Совсем другое дело — 70-я. Генсеком Компартии был уже Горбачев. Сперва думали, что, молодой да ранний, вот он-то и возьмет всех под ноготь. Шли месяцы — проносило. Ладно, пусть уйдет из Афгана, вернет Сахарова из ссылки, вообще всех, кто по политике сел, выпустит, тогда, может, поверим. Ушел, вернул, выпустил. Стали приезжать на побывку те, кто эмигрировал, уехал «навеки», с кем простились «навсегда». Маша Слоним — ёлы-палы: Машуля, Би-би-си, программа «Аргумент»! Впервые зазвучала привезенная ими оттуда поговорка «нэвер сэй нэвер», «никогда не говори никогда». Тут Бродский получает Нобеля, это производит определенное впечатление — на страну и на меня, поскольку, можно сказать, кореш. Дальше больше — я имею в виду свою частную жизнь: меня начинают оформлять на поездку в Америку! Тридцать лет в Польшу запрещали, и на тебе. То есть что значит «оформлять»: посылать в следующую инстанцию, а не, как раньше, в задницу. Всего я прошел 13 инстанций, что заняло 8 месяцев. За хлопотами, захватывающими неведомой до того интригой, сам красный день календаря промелькнул незаметно. Надо полагать, традиционно шел мокрый снег, плыли бумажные цветы и ехали ракеты.

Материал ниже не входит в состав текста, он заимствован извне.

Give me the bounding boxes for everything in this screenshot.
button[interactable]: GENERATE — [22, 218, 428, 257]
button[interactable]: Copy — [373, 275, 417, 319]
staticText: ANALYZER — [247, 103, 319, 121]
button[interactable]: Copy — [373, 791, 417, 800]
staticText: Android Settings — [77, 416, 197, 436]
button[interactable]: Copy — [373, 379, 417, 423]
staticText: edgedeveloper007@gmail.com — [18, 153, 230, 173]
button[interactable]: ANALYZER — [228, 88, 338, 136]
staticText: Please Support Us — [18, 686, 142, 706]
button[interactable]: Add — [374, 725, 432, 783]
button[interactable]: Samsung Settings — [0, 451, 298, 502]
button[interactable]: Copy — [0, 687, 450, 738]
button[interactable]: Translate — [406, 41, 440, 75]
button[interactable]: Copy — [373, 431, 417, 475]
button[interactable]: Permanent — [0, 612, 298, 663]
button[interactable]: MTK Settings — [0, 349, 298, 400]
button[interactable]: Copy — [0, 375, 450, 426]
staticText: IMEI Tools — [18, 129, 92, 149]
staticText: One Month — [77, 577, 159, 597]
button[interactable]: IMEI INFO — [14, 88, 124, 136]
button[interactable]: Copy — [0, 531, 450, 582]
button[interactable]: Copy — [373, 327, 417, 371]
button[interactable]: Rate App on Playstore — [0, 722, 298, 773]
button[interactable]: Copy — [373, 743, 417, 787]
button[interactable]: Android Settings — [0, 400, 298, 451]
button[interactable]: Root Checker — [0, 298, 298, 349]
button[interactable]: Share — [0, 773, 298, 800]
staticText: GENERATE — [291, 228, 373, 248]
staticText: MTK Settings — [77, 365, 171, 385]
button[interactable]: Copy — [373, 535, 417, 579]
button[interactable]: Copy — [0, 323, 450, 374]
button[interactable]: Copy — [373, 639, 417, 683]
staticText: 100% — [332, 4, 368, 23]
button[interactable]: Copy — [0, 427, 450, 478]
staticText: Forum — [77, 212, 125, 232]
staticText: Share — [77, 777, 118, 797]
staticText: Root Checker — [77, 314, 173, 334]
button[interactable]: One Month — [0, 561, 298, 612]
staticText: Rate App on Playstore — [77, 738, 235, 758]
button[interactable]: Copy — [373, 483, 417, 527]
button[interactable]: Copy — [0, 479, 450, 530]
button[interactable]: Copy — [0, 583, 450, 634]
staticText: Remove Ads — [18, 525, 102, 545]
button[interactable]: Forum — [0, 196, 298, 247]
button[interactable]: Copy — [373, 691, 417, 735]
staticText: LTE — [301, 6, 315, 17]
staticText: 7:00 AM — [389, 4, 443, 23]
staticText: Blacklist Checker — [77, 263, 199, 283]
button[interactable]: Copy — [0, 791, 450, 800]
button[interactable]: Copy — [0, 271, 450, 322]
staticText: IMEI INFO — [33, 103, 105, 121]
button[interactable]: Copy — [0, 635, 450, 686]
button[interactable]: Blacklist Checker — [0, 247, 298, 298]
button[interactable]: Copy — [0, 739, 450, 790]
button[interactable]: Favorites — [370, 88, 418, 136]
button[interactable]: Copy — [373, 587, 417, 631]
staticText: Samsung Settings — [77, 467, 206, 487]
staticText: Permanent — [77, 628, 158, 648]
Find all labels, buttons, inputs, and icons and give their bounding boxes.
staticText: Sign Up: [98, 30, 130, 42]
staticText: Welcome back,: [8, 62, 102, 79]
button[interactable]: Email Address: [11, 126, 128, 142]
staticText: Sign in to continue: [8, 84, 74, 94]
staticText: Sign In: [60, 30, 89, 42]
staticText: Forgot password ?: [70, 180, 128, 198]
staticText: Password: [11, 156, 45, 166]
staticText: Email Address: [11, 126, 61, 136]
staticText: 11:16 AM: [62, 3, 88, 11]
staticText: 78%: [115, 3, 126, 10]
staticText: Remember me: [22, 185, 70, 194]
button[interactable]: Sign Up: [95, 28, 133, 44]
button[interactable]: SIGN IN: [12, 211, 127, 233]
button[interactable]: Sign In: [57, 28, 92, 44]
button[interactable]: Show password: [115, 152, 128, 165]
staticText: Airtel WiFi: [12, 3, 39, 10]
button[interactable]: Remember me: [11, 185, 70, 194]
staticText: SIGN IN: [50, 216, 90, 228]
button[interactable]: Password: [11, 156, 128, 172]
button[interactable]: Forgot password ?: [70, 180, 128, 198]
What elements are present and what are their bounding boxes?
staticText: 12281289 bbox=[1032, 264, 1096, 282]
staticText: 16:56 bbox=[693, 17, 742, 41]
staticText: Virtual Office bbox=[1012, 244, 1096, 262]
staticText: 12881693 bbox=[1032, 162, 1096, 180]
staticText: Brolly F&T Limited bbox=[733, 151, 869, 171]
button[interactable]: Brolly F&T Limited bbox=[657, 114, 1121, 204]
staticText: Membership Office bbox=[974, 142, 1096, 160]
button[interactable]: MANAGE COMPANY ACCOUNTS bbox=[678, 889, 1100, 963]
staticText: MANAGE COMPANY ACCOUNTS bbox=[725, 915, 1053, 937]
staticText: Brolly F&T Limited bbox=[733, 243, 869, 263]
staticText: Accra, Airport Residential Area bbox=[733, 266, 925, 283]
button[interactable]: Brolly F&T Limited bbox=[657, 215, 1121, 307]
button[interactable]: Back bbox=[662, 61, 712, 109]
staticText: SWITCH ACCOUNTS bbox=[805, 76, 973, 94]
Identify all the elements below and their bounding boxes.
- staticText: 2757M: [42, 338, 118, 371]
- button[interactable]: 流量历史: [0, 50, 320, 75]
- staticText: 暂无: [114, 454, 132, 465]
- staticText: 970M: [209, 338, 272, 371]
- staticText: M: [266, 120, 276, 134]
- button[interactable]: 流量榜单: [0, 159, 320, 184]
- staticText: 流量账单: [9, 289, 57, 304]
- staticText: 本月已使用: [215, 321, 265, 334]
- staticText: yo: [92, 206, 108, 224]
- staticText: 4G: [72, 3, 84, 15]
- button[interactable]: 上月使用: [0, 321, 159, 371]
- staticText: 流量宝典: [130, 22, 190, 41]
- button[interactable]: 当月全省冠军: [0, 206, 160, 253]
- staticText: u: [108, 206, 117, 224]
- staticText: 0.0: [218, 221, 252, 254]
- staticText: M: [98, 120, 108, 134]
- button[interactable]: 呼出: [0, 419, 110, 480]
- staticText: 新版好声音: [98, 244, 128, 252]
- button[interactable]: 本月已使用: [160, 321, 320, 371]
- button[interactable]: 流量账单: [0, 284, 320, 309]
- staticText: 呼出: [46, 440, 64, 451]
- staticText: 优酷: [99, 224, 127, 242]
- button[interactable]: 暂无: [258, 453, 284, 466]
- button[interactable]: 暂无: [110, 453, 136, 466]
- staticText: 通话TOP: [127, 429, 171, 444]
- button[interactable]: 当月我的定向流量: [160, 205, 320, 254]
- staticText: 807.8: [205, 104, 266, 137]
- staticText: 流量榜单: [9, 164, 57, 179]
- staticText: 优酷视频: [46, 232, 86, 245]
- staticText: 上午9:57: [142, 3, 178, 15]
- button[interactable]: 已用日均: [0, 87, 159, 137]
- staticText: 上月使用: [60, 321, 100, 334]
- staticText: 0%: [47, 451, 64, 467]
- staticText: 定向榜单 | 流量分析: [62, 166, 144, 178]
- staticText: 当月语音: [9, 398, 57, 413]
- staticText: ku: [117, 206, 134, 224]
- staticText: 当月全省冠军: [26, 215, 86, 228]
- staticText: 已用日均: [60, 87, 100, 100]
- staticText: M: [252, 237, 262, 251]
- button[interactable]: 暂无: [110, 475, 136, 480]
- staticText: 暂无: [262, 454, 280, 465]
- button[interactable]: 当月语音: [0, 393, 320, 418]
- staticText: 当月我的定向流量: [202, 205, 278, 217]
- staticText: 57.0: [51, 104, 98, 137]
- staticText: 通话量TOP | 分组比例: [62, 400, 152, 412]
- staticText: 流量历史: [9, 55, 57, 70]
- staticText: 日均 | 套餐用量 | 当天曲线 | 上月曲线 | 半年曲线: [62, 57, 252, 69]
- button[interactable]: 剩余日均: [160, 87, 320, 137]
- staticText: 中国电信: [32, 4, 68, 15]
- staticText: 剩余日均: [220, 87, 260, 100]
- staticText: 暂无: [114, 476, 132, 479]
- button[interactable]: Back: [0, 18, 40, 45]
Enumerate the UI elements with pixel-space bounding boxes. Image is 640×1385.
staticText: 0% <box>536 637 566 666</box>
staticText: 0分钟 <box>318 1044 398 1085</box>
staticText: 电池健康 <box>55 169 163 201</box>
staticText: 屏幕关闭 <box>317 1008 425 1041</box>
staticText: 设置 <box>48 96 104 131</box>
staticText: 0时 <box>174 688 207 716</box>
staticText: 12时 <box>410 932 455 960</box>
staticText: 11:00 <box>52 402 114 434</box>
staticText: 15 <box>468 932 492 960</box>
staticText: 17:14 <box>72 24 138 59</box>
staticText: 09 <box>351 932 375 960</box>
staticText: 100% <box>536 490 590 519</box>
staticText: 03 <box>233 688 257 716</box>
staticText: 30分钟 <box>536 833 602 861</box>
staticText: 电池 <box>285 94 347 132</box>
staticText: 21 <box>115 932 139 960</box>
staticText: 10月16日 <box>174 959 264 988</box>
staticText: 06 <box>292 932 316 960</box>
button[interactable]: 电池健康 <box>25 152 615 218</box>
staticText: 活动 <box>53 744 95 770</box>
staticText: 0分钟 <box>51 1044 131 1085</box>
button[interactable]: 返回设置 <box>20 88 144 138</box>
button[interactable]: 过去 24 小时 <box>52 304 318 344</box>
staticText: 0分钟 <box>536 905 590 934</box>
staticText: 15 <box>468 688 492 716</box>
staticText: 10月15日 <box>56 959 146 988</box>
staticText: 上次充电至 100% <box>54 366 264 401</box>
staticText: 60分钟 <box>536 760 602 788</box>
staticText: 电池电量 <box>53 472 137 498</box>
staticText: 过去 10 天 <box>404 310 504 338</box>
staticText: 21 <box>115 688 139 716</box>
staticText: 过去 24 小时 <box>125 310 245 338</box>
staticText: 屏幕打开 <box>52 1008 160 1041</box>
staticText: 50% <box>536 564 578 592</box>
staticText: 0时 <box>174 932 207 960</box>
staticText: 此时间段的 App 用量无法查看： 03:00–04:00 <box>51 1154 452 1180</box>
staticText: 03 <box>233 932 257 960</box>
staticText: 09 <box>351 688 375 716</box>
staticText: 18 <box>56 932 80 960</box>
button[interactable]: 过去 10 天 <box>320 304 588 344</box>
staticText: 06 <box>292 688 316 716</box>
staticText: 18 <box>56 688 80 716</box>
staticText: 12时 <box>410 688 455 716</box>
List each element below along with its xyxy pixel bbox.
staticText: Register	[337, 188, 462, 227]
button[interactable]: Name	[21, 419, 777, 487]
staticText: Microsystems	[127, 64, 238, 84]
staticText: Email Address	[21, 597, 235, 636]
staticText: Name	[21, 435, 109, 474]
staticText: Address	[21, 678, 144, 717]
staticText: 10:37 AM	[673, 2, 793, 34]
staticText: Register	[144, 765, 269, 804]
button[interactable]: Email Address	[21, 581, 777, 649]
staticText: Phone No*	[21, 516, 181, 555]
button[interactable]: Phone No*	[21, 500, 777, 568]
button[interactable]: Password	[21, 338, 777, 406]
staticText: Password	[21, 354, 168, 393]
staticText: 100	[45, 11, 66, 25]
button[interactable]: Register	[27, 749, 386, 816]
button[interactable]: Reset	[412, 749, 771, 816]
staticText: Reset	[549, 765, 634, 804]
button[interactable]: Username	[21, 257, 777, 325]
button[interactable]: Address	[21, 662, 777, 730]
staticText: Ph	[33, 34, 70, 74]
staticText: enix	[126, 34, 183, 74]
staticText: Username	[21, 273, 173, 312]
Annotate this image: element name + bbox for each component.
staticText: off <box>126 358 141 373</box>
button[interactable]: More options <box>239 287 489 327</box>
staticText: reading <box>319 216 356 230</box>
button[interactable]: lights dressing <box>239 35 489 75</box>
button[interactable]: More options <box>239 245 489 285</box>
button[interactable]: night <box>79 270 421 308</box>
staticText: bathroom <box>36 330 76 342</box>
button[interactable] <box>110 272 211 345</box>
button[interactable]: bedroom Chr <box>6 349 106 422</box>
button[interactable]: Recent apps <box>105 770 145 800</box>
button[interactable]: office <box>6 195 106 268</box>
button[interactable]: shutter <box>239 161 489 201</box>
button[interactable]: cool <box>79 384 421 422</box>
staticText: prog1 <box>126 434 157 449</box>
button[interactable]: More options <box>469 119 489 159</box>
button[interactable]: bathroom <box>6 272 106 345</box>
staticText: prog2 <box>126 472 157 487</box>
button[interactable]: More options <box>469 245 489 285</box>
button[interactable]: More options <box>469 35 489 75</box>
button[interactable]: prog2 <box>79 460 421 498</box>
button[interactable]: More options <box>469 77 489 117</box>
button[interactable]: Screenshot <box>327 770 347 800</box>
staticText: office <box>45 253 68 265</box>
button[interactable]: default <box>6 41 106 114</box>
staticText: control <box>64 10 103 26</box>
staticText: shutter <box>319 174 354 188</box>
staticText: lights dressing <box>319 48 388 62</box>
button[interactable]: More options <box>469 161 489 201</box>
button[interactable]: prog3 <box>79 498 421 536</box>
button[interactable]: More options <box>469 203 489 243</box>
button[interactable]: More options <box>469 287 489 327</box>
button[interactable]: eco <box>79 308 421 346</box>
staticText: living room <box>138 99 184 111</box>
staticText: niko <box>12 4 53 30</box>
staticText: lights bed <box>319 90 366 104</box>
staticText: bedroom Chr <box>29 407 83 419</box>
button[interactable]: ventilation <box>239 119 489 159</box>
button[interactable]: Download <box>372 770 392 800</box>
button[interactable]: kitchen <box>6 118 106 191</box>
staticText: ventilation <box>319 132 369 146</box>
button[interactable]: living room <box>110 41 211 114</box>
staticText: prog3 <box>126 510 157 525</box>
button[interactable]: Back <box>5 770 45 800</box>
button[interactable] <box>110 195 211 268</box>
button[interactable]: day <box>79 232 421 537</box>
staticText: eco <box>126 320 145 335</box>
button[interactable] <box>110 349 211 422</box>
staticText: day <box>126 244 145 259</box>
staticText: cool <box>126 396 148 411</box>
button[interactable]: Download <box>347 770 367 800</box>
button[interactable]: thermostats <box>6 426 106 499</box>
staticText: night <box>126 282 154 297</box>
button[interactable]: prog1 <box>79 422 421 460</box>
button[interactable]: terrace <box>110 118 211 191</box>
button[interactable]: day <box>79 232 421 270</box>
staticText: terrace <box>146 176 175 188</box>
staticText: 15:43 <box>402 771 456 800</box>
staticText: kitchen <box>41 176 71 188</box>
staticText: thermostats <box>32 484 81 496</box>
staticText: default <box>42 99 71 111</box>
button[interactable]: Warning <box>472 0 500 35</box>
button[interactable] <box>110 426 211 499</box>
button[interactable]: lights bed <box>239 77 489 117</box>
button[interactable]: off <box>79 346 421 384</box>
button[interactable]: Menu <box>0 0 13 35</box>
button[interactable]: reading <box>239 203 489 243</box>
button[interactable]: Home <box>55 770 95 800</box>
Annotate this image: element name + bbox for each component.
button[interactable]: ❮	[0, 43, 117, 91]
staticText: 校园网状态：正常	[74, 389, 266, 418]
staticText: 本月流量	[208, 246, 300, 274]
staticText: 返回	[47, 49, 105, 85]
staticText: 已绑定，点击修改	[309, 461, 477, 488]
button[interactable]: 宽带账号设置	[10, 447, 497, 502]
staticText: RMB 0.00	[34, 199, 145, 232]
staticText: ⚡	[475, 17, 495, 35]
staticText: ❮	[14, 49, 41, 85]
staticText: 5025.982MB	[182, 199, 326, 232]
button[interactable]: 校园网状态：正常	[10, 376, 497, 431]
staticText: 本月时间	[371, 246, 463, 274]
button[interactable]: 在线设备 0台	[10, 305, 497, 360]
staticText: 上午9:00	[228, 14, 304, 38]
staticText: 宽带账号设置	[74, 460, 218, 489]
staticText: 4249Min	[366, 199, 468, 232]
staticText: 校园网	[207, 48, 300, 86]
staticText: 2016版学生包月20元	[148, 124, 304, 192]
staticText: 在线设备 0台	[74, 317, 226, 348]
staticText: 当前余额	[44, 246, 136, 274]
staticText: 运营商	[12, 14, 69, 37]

80-ю чуть не пропустил вообще. Был в Нью-Йорке: какие-то лекции, какие-то чтения стихов и проз. Утром еду через Таймс-Сквер, на стене в бегущей строке ухватываю глазом — «Новембер 7». Батюшки! где тут формируются колонны праздничной демонстрации трудящихся Манхэттена? Не с кем поделиться волнением — во-первых, тем, что с рождения присуще дню, во-вторых, тем, что вызвано его отменой. Вечером — естественным ходом в ресторан «Русский Самовар». Там Роман Каплан, хозяин: «Эй, — говорит, — ты не забыл, какое сегодня число?» Я-то как раз не забыл, но в контекст какого настроения и каких телодвижений его поместить? «А вот подожди, за роялем уже настроились петь — сейчас обязательно грянет «поручик Шапиро, корнет Рабинович». И еще десять раз из зала будут просить на бис». Так, по слову его, мы этот вечер и провели.
90-я. Это уже почти столько прошло, сколько после революции Великой Французской.
90, 190, да хоть 290 — невелика разница. Кстати, девяностолетие Французской пришлось на 1879 год. Что там тогда было? Новый президент — Жюль Греви, 78 процентов голосов на выборах, вот это рейтинг! Через 6 лет — опять 78! Потом зять его попался: отдавал кому надо госзаказы, получал откаты, чинами торговал, орденами. Пришлось Жюлю подать в отставку. У них, французов, с этим было строго.